G-DReaM: Graph-conditioned Diffusion Retargeting across Multiple Embodiments
Zhefeng Cao, Ben Liu, Sen Li, Wei Zhang, Hua Chen
TL;DR
The paper tackles cross-embodiment motion retargeting across heterogeneous robot skeletons with limited ground-truth data. It proposes G-DReaM, a graph-conditioned diffusion model guided by an energy term for kin constraints, implemented with a transformer-based denoiser that fuses motion, graph, and correspondence information through graph-aware attention. The approach enables retargeting across non-homeomorphic skeletons, supports adaptation to new embodiments with modest fine-tuning, and demonstrates zero-shot generalization for similar motions, offering a scalable path to transferring reference motions across diverse robots. This work advances practical cross-robot motion retargeting by eliminating the need for robot-specific motion data and enabling rapid deployment of complex behaviors.
Abstract
Motion retargeting for specific robot from existing motion datasets is one critical step in transferring motion patterns from human behaviors to and across various robots. However, inconsistencies in topological structure, geometrical parameters as well as joint correspondence make it difficult to handle diverse embodiments with a unified retargeting architecture. In this work, we propose a novel unified graph-conditioned diffusion-based motion generation framework for retargeting reference motions across diverse embodiments.

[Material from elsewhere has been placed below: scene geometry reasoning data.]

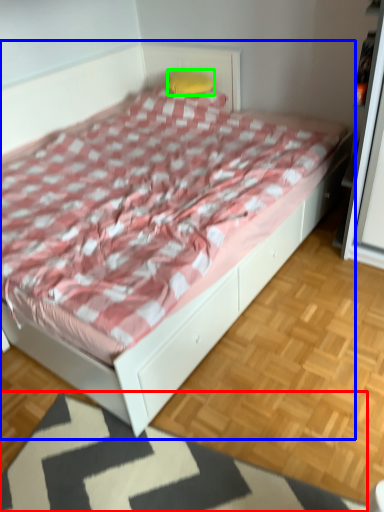 Question: Which object is the closest to the mat (highlighted by a red box)? Choose among these: bed (highlighted by a blue box) or pillow (highlighted by a green box).

Choices:
 (A) bed
 (B) pillow

Answer: (A) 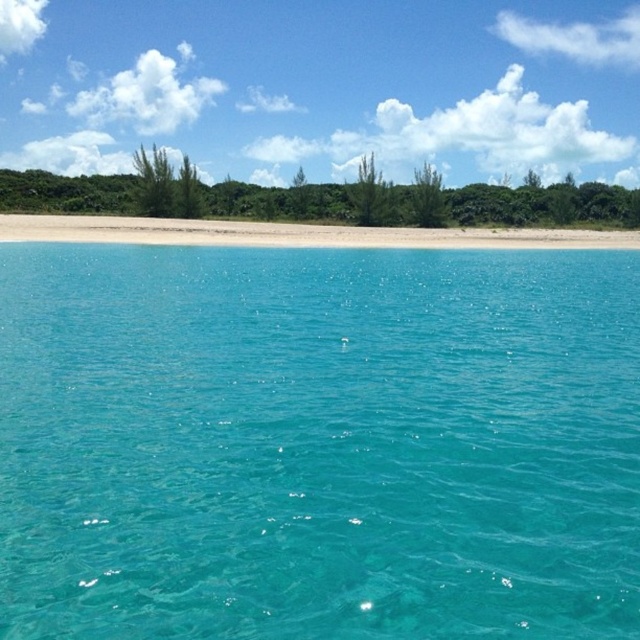 The width and height of the screenshot is (640, 640). I want to click on turquoise glossy water at center, so click(317, 444).

Is point (250, 298) positioned in front of point (60, 230)?

Yes, it is.

This screenshot has width=640, height=640. Find the location of `turquoise glossy water at center`. turquoise glossy water at center is located at coordinates (x=317, y=444). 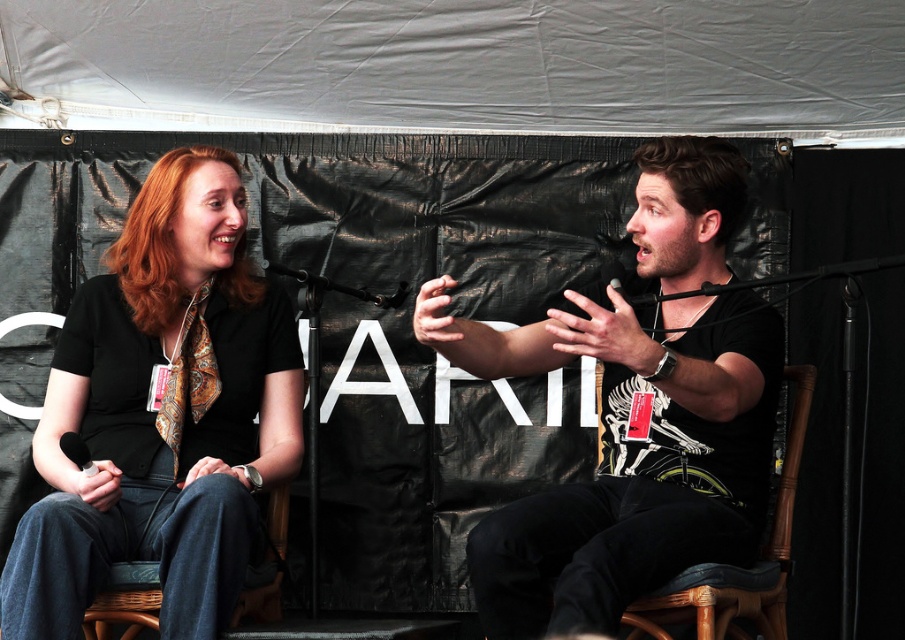 Consider the image. You are setting up a photography session and need to ensure that the matte black shirt at center and the black matte microphone at center are visible in the frame. Given their sizes, which object will appear larger in the photo?

The matte black shirt at center will appear larger in the photo because it has a greater height compared to the black matte microphone at center.

You are standing at the origin point of the coordinate system in the image. Where is the matte black shirt at center located in terms of its 2D coordinates?

The matte black shirt at center is located at coordinates point (162, 413). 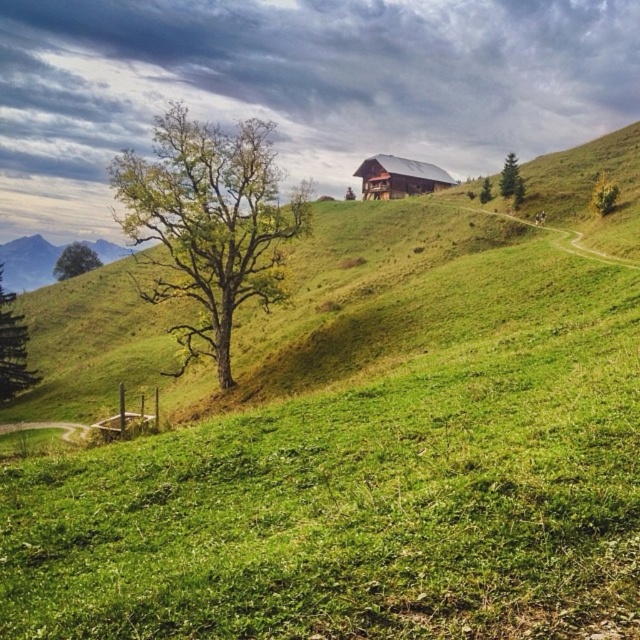 Can you confirm if brown wooden hut at center is bigger than green matte tree at left?

Correct, brown wooden hut at center is larger in size than green matte tree at left.

Can you confirm if brown wooden hut at center is wider than green matte tree at left?

No, brown wooden hut at center is not wider than green matte tree at left.

Between point (419, 182) and point (72, 250), which one is positioned behind?

Positioned behind is point (72, 250).

This screenshot has width=640, height=640. I want to click on brown wooden hut at center, so click(x=400, y=177).

Where is `green leafy tree at upper right`? green leafy tree at upper right is located at coordinates [604, 195].

Between point (609, 186) and point (509, 172), which one is positioned in front?

Point (609, 186) is in front.

Who is more distant from viewer, (604, 211) or (509, 186)?

The point (509, 186) is behind.

Locate an element on the screen. The width and height of the screenshot is (640, 640). green leafy tree at upper right is located at coordinates (604, 195).

Between brown wooden hut at center and green leafy tree at upper center, which one has less height?

With less height is green leafy tree at upper center.

Find the location of a particular element. The width and height of the screenshot is (640, 640). brown wooden hut at center is located at coordinates (400, 177). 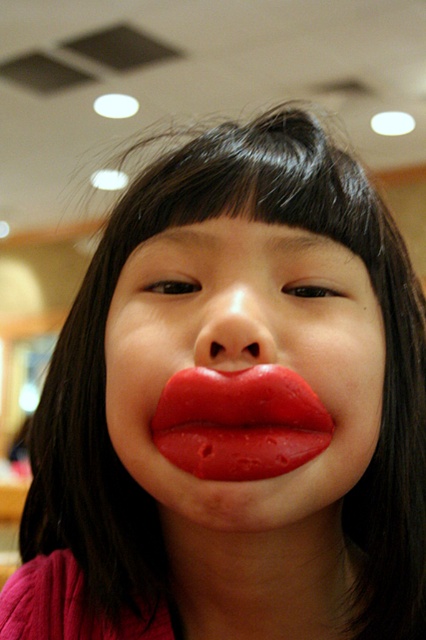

The intrinsic characteristics of heterogeneous embodiments are represented with graph structure that effectively captures topological and geometrical features of different robots. Such a graph-based encoding further allows for knowledge exploitation at the joint level with a customized attention mechanisms developed in this work. For lacking ground truth motions of the desired embodiment, we utilize an energy-based guidance formulated as retargeting losses to train the diffusion model. As one of the first cross-embodiment motion retargeting methods in robotics, our experiments validate that the proposed model can retarget motions across heterogeneous embodiments in a unified manner. Moreover, it demonstrates a certain degree of generalization to both diverse skeletal structures and similar motion patterns.